> **TASK TO CARRY OUT**:
Collect every line in the records below that contains the word "моря".

Start of EXERCISE MATERIAL

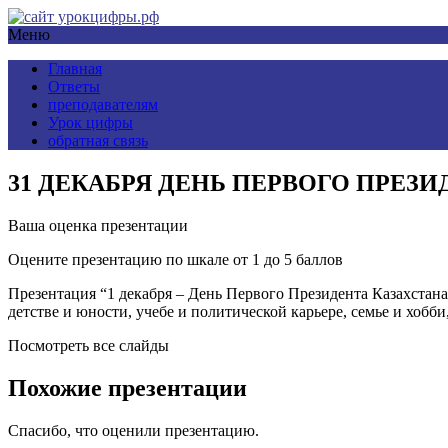
Меню
Главная
Ответы
преподавателям
Урок цифры
обратная связь
31 ДЕКАБРЯ ДЕНЬ ПЕРВОГО ПРЕЗ
Ваша оценка презентации
Оцените презентацию по шкале от 1 до 5 баллов
Презентация “1 декабря – День Первого Президента Казахстан
детстве и юности, учебе и политической карьере, семье и хобби
Посмотреть все слайды
Похожие презентации
Спасибо, что оценили презентацию.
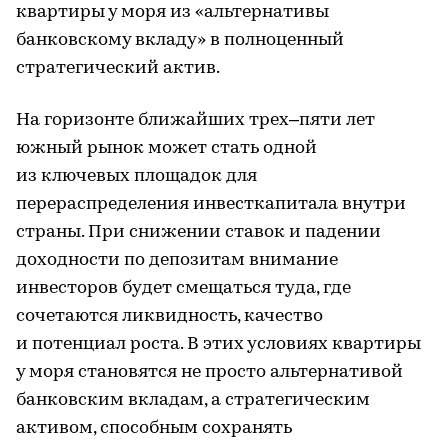
квартиры у моря из «альтернативы
банковскому вкладу» в полноценный
стратегический актив.
На горизонте ближайших трех–пяти лет
южный рынок может стать одной
из ключевых площадок для
перераспределения инвесткапитала внутри
страны. При снижении ставок и падении
доходности по депозитам внимание
инвесторов будет смещаться туда, где
сочетаются ликвидность, качество
и потенциал роста. В этих условиях квартиры
у моря становятся не просто альтернативой
банковским вкладам, а стратегическим
активом, способным сохранять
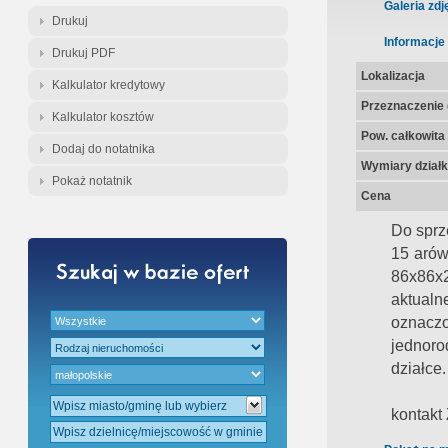
Gratis - Przedwstępna Umowa Notar
Galeria zdj
Drukuj
Informacje
Drukuj PDF
Lokalizacja
Kalkulator kredytowy
Przeznaczenie d
Kalkulator kosztów
Pow. całkowita
Dodaj do notatnika
Wymiary działk
Pokaż notatnik
Cena
Do sprz
15 arów
86x86x2
aktual
oznacz
jednoro
działce.
kontakt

End of EXERCISE MATERIAL

> **RESULT**:
квартиры у моря из «альтернативы
у моря становятся не просто альтернативой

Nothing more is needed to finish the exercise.